Sitting beyond the shadow of her destiny, Vika sips her Krāslavas beer. From gunmetal to clear blue her eyes veer as she celebrates her freedom: Once I’d have been condemned to die here. The grinding of a streetcar rounding a curve leads to a conversation about Frida Kahlo; a palimpsest of graffiti under peeling paint leads to an exchange about John Lennon: Vika says her father once got arrested for writing ‘Beatles’ on a wall. Tar and rust and gasoline, oily brine and dust: Vika rubs her eyes and slips on her sunglasses. She smiles as I stare through her grey-green disguise; holding her gaze, I caress her cheek.
The third of four daughters, Frida Kahlo found an anchor for her identity in the figure of her father, “with his generous character, refined and intelligent, and his courage, because, despite having suffered from epilepsy for sixty years, he never stopped working and he fought against Hitler”, she was proud to say. Very early she learned how to care for him during his epileptic fits. She shared with him the same experience of fragility, sickness and solitude. Germano-Hungarian, Guillermo Kahlo was an official photographer of Mexico’s cultural heritage during the dictatorship of Porfirio Diaz. He shared with Frida his passion for the art and archaeology of Mexico.

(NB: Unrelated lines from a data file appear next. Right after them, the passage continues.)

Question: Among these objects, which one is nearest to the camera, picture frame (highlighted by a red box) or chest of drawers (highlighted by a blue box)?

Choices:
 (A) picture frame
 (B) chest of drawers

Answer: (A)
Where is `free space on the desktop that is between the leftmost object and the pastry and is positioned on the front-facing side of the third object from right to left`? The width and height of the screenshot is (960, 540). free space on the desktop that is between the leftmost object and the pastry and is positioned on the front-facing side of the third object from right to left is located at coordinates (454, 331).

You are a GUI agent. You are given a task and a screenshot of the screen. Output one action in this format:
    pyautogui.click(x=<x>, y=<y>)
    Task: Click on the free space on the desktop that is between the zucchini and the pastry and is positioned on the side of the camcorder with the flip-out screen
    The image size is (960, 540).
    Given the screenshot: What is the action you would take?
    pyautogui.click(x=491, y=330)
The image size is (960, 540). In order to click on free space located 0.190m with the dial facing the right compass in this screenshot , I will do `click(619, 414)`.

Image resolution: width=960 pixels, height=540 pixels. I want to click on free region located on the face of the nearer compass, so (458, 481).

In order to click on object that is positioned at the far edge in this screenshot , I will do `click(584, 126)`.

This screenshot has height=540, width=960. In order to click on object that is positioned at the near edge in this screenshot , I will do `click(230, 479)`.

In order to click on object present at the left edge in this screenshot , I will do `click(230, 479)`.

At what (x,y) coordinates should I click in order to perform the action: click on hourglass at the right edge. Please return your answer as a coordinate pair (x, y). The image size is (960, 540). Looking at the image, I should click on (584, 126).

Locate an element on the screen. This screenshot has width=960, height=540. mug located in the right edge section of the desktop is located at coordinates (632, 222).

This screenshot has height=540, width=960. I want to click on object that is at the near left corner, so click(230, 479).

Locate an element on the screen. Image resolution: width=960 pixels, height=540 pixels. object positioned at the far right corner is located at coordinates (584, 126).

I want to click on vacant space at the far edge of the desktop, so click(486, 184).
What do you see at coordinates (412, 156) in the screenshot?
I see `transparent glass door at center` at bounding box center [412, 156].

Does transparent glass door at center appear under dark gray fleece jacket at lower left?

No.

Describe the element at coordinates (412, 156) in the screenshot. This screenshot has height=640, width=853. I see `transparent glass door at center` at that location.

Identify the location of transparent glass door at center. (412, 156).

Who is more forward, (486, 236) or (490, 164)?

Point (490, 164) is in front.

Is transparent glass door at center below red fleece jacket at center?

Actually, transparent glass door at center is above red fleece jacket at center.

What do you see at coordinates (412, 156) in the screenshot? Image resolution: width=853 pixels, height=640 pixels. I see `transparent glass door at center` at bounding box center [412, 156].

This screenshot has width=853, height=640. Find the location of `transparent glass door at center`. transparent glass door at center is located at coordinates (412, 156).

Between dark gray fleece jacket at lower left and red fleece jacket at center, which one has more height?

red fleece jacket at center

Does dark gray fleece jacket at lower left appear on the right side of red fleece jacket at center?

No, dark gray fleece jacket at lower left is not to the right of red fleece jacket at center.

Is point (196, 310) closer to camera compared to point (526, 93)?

A tragedy brutally transformed her life: She was but 18 when an accident tore her existence in two. In the collision of a tram and the bus where she had just taken a seat, a metal rod literally transfixed her, running through her body from the back to the uterus. She suffered multiple fractures to her spine, ribs, pelvis, hips and right leg; her right foot was crushed. The steel handrail, entering her body from the left side, came out through her vagina: “The shock threw us forward”, she explained, “and the handrail rod pierced through me like the sword that finishes off a bull”. She then added, with the humour, often macabre, that served her as armour: “And that’s how I lost my virginity”. If she survived this terrifying accident, the suffering that followed was unbearable. She spent a month in hospital, on her back, imprisoned in both a plaster cast and a coffin-like box.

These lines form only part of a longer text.